WORK TASK: Only the lines holding "January" are wanted. Copy every one from the records below.
Top of DATA TO PROCESS
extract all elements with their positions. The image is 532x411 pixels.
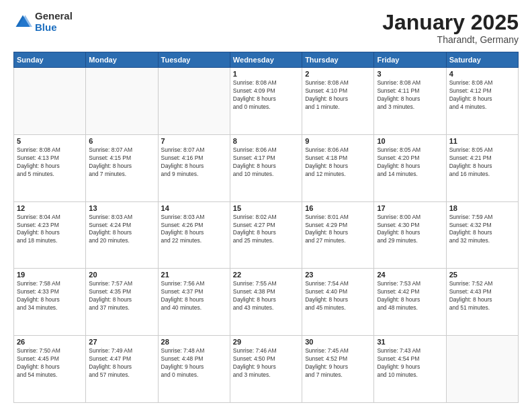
day-info: Sunrise: 7:49 AM Sunset: 4:47 PM Dayligh… — [89, 347, 154, 379]
title-block: January 2025 Tharandt, Germany — [382, 11, 519, 45]
calendar-cell: 4Sunrise: 8:08 AM Sunset: 4:12 PM Daylig… — [446, 68, 518, 135]
calendar-cell: 14Sunrise: 8:03 AM Sunset: 4:26 PM Dayli… — [158, 201, 230, 269]
weekday-header: Sunday — [14, 52, 86, 68]
day-number: 11 — [449, 137, 515, 145]
day-info: Sunrise: 7:53 AM Sunset: 4:42 PM Dayligh… — [377, 280, 443, 312]
calendar-cell: 31Sunrise: 7:43 AM Sunset: 4:54 PM Dayli… — [374, 336, 446, 403]
day-number: 28 — [161, 338, 227, 346]
day-info: Sunrise: 8:05 AM Sunset: 4:20 PM Dayligh… — [377, 146, 443, 179]
day-info: Sunrise: 8:00 AM Sunset: 4:30 PM Dayligh… — [377, 214, 443, 246]
day-number: 7 — [161, 137, 227, 145]
day-number: 6 — [89, 137, 154, 145]
logo: General Blue — [13, 11, 73, 33]
calendar-cell: 8Sunrise: 8:06 AM Sunset: 4:17 PM Daylig… — [230, 134, 302, 201]
day-info: Sunrise: 7:56 AM Sunset: 4:37 PM Dayligh… — [161, 280, 227, 312]
day-info: Sunrise: 7:46 AM Sunset: 4:50 PM Dayligh… — [233, 347, 299, 379]
day-number: 30 — [305, 338, 371, 346]
day-info: Sunrise: 8:05 AM Sunset: 4:21 PM Dayligh… — [449, 146, 515, 179]
location-subtitle: Tharandt, Germany — [382, 34, 519, 45]
day-number: 3 — [377, 70, 443, 78]
day-info: Sunrise: 7:52 AM Sunset: 4:43 PM Dayligh… — [449, 280, 515, 312]
weekday-row: SundayMondayTuesdayWednesdayThursdayFrid… — [14, 52, 519, 68]
day-number: 19 — [17, 271, 83, 279]
calendar-cell: 28Sunrise: 7:48 AM Sunset: 4:48 PM Dayli… — [158, 336, 230, 403]
weekday-header: Wednesday — [230, 52, 302, 68]
weekday-header: Tuesday — [158, 52, 230, 68]
calendar-cell: 12Sunrise: 8:04 AM Sunset: 4:23 PM Dayli… — [14, 201, 86, 269]
day-number: 14 — [161, 204, 227, 212]
day-info: Sunrise: 7:59 AM Sunset: 4:32 PM Dayligh… — [449, 214, 515, 246]
month-title: January 2025 — [382, 11, 519, 34]
day-info: Sunrise: 8:08 AM Sunset: 4:09 PM Dayligh… — [233, 79, 299, 111]
calendar-cell: 7Sunrise: 8:07 AM Sunset: 4:16 PM Daylig… — [158, 134, 230, 201]
calendar-cell: 30Sunrise: 7:45 AM Sunset: 4:52 PM Dayli… — [302, 336, 374, 403]
day-number: 25 — [449, 271, 515, 279]
calendar-cell: 26Sunrise: 7:50 AM Sunset: 4:45 PM Dayli… — [14, 336, 86, 403]
calendar-table: SundayMondayTuesdayWednesdayThursdayFrid… — [13, 52, 519, 403]
logo-blue-text: Blue — [35, 22, 73, 34]
day-info: Sunrise: 8:08 AM Sunset: 4:13 PM Dayligh… — [17, 146, 83, 179]
logo-icon — [13, 13, 32, 32]
day-number: 27 — [89, 338, 154, 346]
day-info: Sunrise: 7:43 AM Sunset: 4:54 PM Dayligh… — [377, 347, 443, 379]
day-number: 20 — [89, 271, 154, 279]
calendar-week-row: 1Sunrise: 8:08 AM Sunset: 4:09 PM Daylig… — [14, 68, 519, 135]
day-number: 16 — [305, 204, 371, 212]
day-info: Sunrise: 8:01 AM Sunset: 4:29 PM Dayligh… — [305, 214, 371, 246]
calendar-cell: 2Sunrise: 8:08 AM Sunset: 4:10 PM Daylig… — [302, 68, 374, 135]
calendar-cell: 6Sunrise: 8:07 AM Sunset: 4:15 PM Daylig… — [86, 134, 158, 201]
weekday-header: Thursday — [302, 52, 374, 68]
day-number: 10 — [377, 137, 443, 145]
day-number: 26 — [17, 338, 83, 346]
day-info: Sunrise: 8:08 AM Sunset: 4:11 PM Dayligh… — [377, 79, 443, 111]
calendar-cell: 11Sunrise: 8:05 AM Sunset: 4:21 PM Dayli… — [446, 134, 518, 201]
calendar-cell: 15Sunrise: 8:02 AM Sunset: 4:27 PM Dayli… — [230, 201, 302, 269]
calendar-cell — [86, 68, 158, 135]
logo-general-text: General — [35, 11, 73, 22]
day-info: Sunrise: 8:08 AM Sunset: 4:10 PM Dayligh… — [305, 79, 371, 111]
weekday-header: Monday — [86, 52, 158, 68]
calendar-cell: 23Sunrise: 7:54 AM Sunset: 4:40 PM Dayli… — [302, 269, 374, 336]
calendar-cell: 1Sunrise: 8:08 AM Sunset: 4:09 PM Daylig… — [230, 68, 302, 135]
calendar-week-row: 26Sunrise: 7:50 AM Sunset: 4:45 PM Dayli… — [14, 336, 519, 403]
day-number: 22 — [233, 271, 299, 279]
calendar-header: SundayMondayTuesdayWednesdayThursdayFrid… — [14, 52, 519, 68]
calendar-cell: 24Sunrise: 7:53 AM Sunset: 4:42 PM Dayli… — [374, 269, 446, 336]
calendar-week-row: 12Sunrise: 8:04 AM Sunset: 4:23 PM Dayli… — [14, 201, 519, 269]
day-number: 4 — [449, 70, 515, 78]
day-info: Sunrise: 8:06 AM Sunset: 4:18 PM Dayligh… — [305, 146, 371, 179]
calendar-cell: 29Sunrise: 7:46 AM Sunset: 4:50 PM Dayli… — [230, 336, 302, 403]
day-info: Sunrise: 8:03 AM Sunset: 4:24 PM Dayligh… — [89, 214, 154, 246]
calendar-cell: 25Sunrise: 7:52 AM Sunset: 4:43 PM Dayli… — [446, 269, 518, 336]
day-info: Sunrise: 7:57 AM Sunset: 4:35 PM Dayligh… — [89, 280, 154, 312]
day-info: Sunrise: 8:03 AM Sunset: 4:26 PM Dayligh… — [161, 214, 227, 246]
day-info: Sunrise: 8:07 AM Sunset: 4:15 PM Dayligh… — [89, 146, 154, 179]
calendar-cell: 20Sunrise: 7:57 AM Sunset: 4:35 PM Dayli… — [86, 269, 158, 336]
weekday-header: Saturday — [446, 52, 518, 68]
day-number: 21 — [161, 271, 227, 279]
calendar-week-row: 19Sunrise: 7:58 AM Sunset: 4:33 PM Dayli… — [14, 269, 519, 336]
header: General Blue January 2025 Tharandt, Germ… — [13, 11, 519, 45]
day-number: 23 — [305, 271, 371, 279]
calendar-cell: 22Sunrise: 7:55 AM Sunset: 4:38 PM Dayli… — [230, 269, 302, 336]
day-number: 31 — [377, 338, 443, 346]
day-number: 5 — [17, 137, 83, 145]
calendar-cell: 18Sunrise: 7:59 AM Sunset: 4:32 PM Dayli… — [446, 201, 518, 269]
calendar-cell: 27Sunrise: 7:49 AM Sunset: 4:47 PM Dayli… — [86, 336, 158, 403]
day-number: 18 — [449, 204, 515, 212]
calendar-cell: 19Sunrise: 7:58 AM Sunset: 4:33 PM Dayli… — [14, 269, 86, 336]
day-info: Sunrise: 7:45 AM Sunset: 4:52 PM Dayligh… — [305, 347, 371, 379]
calendar-cell: 17Sunrise: 8:00 AM Sunset: 4:30 PM Dayli… — [374, 201, 446, 269]
calendar-week-row: 5Sunrise: 8:08 AM Sunset: 4:13 PM Daylig… — [14, 134, 519, 201]
day-number: 13 — [89, 204, 154, 212]
calendar-cell — [158, 68, 230, 135]
calendar-cell: 21Sunrise: 7:56 AM Sunset: 4:37 PM Dayli… — [158, 269, 230, 336]
calendar-cell: 16Sunrise: 8:01 AM Sunset: 4:29 PM Dayli… — [302, 201, 374, 269]
calendar-cell — [446, 336, 518, 403]
logo-text: General Blue — [35, 11, 73, 33]
calendar-cell: 9Sunrise: 8:06 AM Sunset: 4:18 PM Daylig… — [302, 134, 374, 201]
calendar-cell: 10Sunrise: 8:05 AM Sunset: 4:20 PM Dayli… — [374, 134, 446, 201]
calendar-cell: 5Sunrise: 8:08 AM Sunset: 4:13 PM Daylig… — [14, 134, 86, 201]
page: General Blue January 2025 Tharandt, Germ… — [0, 0, 532, 411]
day-number: 2 — [305, 70, 371, 78]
Bottom of DATA TO PROCESS
RESPONSE TO THIS EXERCISE:
title-block: January 2025 Tharandt, Germany — [382, 11, 519, 45]
month-title: January 2025 — [382, 11, 519, 34]
header: General Blue January 2025 Tharandt, Germ… — [13, 11, 519, 45]
page: General Blue January 2025 Tharandt, Germ… — [0, 0, 532, 411]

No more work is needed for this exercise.